** Opening GIVEN RECORDS block **

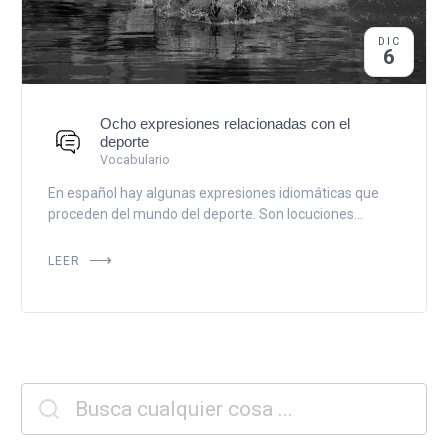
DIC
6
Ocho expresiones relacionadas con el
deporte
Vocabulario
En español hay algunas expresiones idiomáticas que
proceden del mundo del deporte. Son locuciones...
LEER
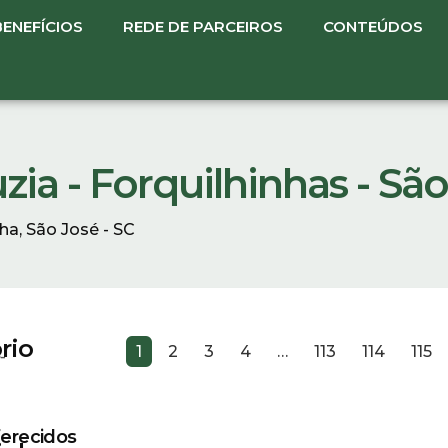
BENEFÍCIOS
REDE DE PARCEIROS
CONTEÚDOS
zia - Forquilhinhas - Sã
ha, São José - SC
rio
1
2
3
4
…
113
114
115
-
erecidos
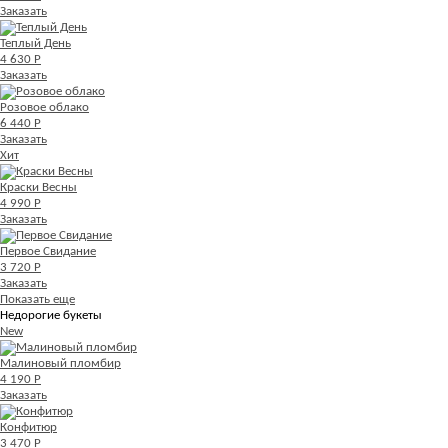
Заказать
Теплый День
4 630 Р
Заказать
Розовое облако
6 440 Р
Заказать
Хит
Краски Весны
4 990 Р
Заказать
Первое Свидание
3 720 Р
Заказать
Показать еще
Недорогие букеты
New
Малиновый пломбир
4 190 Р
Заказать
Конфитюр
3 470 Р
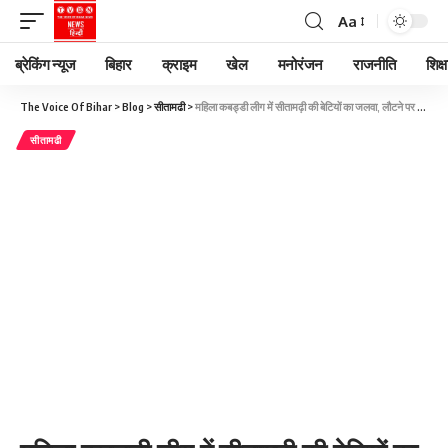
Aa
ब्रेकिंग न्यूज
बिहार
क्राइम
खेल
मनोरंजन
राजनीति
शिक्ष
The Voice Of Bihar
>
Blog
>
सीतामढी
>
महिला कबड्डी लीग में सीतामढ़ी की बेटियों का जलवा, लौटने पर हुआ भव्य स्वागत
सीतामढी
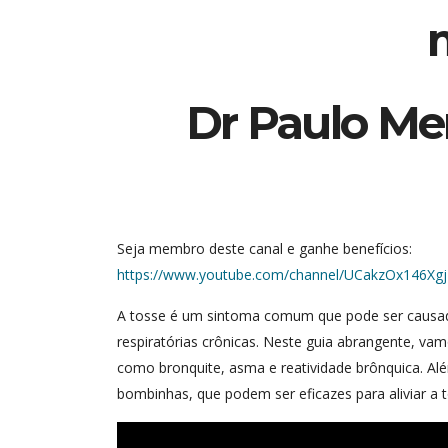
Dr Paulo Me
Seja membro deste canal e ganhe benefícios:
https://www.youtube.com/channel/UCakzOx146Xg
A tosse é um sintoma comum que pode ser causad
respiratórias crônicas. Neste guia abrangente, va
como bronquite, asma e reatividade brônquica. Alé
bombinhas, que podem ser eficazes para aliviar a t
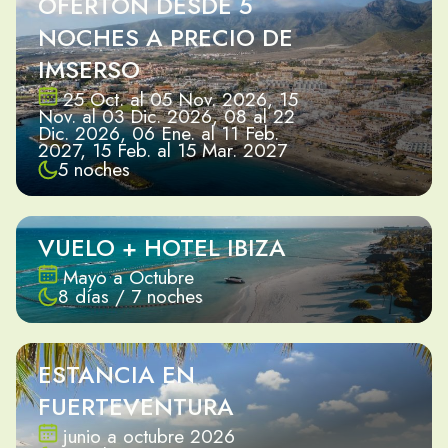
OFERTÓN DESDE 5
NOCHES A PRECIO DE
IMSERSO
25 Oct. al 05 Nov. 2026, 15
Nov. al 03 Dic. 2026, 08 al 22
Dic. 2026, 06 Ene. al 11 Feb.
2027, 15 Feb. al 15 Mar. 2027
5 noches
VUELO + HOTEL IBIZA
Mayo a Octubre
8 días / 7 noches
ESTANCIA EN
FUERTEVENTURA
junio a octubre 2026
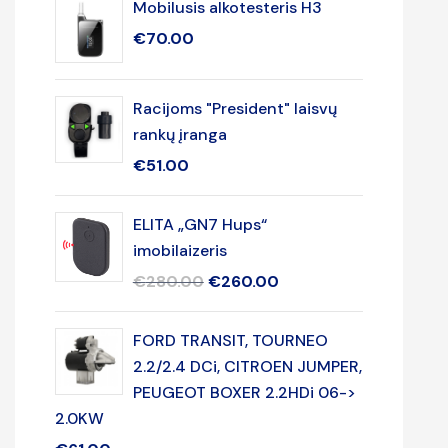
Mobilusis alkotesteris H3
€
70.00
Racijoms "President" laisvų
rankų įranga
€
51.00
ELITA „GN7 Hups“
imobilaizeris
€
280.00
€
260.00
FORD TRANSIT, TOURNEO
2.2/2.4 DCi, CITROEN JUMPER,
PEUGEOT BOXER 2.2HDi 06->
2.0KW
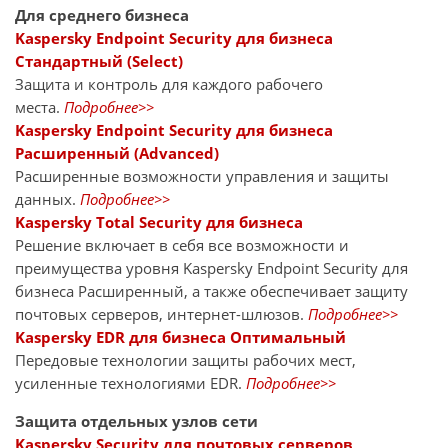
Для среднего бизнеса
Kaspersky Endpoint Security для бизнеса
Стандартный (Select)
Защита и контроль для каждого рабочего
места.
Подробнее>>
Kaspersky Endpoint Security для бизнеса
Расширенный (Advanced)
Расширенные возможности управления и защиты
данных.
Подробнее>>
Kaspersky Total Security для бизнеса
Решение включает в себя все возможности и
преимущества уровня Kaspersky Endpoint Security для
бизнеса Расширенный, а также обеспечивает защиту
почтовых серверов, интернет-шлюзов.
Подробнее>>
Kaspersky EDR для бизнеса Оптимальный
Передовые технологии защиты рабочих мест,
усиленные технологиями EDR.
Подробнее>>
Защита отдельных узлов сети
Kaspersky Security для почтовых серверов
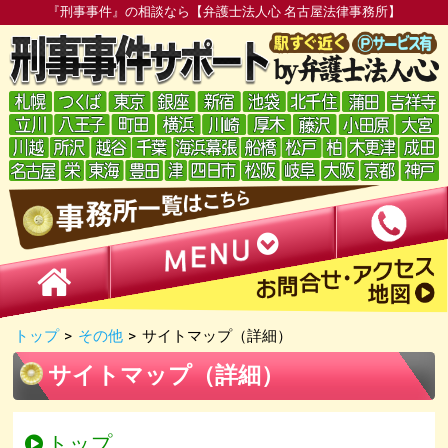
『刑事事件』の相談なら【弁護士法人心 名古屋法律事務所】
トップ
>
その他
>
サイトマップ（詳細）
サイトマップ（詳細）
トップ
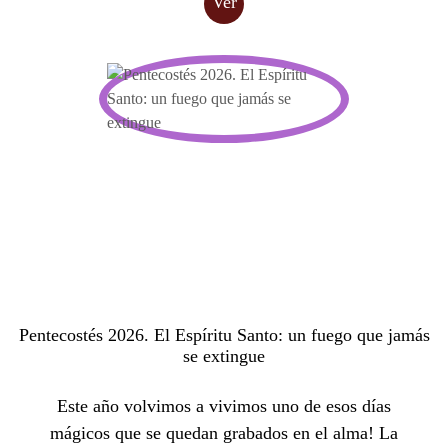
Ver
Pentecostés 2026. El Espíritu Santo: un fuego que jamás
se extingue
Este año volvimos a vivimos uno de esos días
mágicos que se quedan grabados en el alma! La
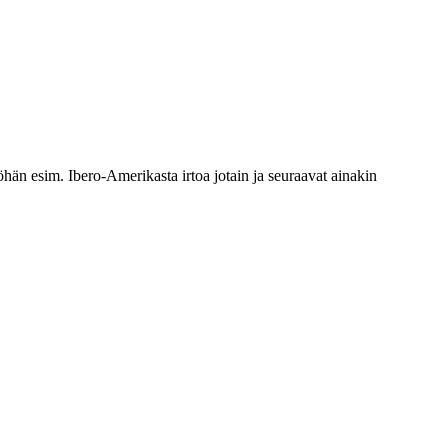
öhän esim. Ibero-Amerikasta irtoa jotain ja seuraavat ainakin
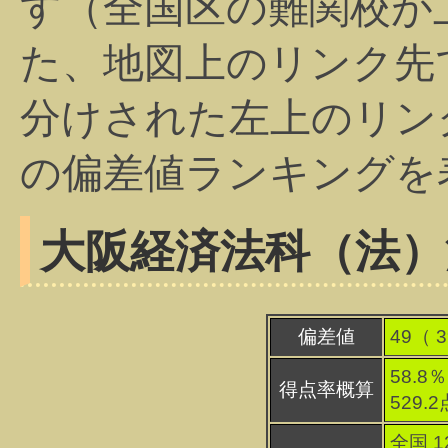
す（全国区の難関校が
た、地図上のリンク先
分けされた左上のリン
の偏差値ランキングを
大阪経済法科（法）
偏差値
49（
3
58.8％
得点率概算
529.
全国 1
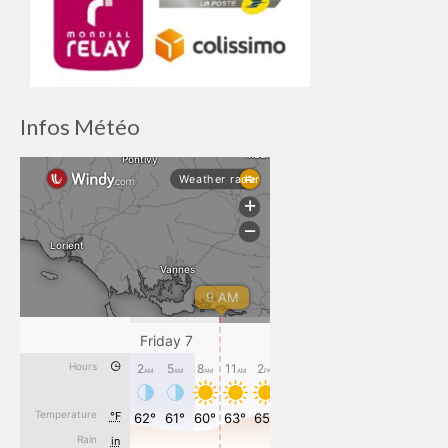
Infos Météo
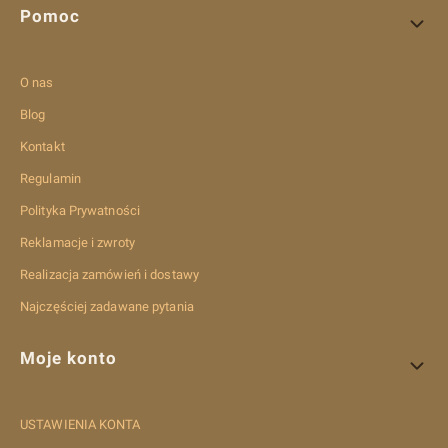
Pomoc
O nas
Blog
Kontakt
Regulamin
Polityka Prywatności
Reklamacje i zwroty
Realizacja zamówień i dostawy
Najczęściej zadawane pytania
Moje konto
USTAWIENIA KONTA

** Closing GIVEN RECORDS block **

* _PROBLEM DESCRIPTION_
Every line with "Security" in it should be copied from the entries.

* _COMPLETED TASK_
Kaspersky Endpoint Security для бизнеса
Kaspersky Endpoint Security для бизнеса
Kaspersky Total Security для бизнеса
преимущества уровня Kaspersky Endpoint Security для
Kaspersky Security для почтовых серверов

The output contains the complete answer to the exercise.